Task to complete
Below are the records; copy exactly the lines from the first through the one containing "impact on erectile", both included, and leave out the pictures.
Segment Start: Data for this task
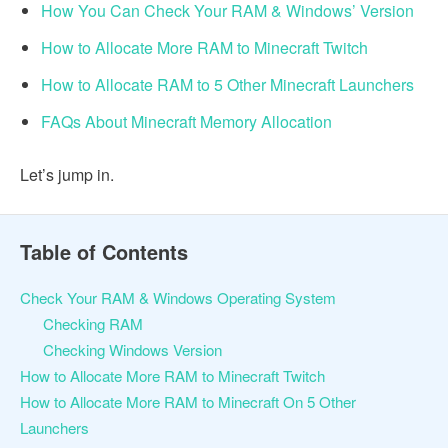
How You Can Check Your RAM & Windows’ Version
How to Allocate More RAM to Minecraft Twitch
How to Allocate RAM to 5 Other Minecraft Launchers
FAQs About Minecraft Memory Allocation
Let’s jump in.
Table of Contents
Check Your RAM & Windows Operating System
Checking RAM
Checking Windows Version
How to Allocate More RAM to Minecraft Twitch
How to Allocate More RAM to Minecraft On 5 Other
Launchers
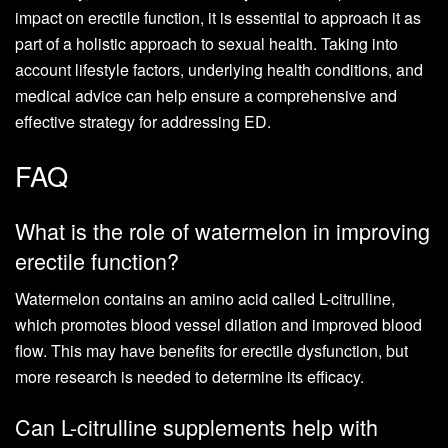
impact on erectile function, it is essential to approach it as
part of a holistic approach to sexual health. Taking into
account lifestyle factors, underlying health conditions, and
medical advice can help ensure a comprehensive and
effective strategy for addressing ED.
FAQ
What is the role of watermelon in improving
erectile function?
Watermelon contains an amino acid called L-citrulline,
which promotes blood vessel dilation and improved blood
flow. This may have benefits for erectile dysfunction, but
more research is needed to determine its efficacy.
Can L-citrulline supplements help with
Segment End: Data for this task
Written response
How You Can Check Your RAM & Windows’ Version
How to Allocate More RAM to Minecraft Twitch
How to Allocate RAM to 5 Other Minecraft Launchers
FAQs About Minecraft Memory Allocation
Let’s jump in.
Table of Contents
Check Your RAM & Windows Operating System
Checking RAM
Checking Windows Version
How to Allocate More RAM to Minecraft Twitch
How to Allocate More RAM to Minecraft On 5 Other
Launchers
impact on erectile function, it is essential to approach it as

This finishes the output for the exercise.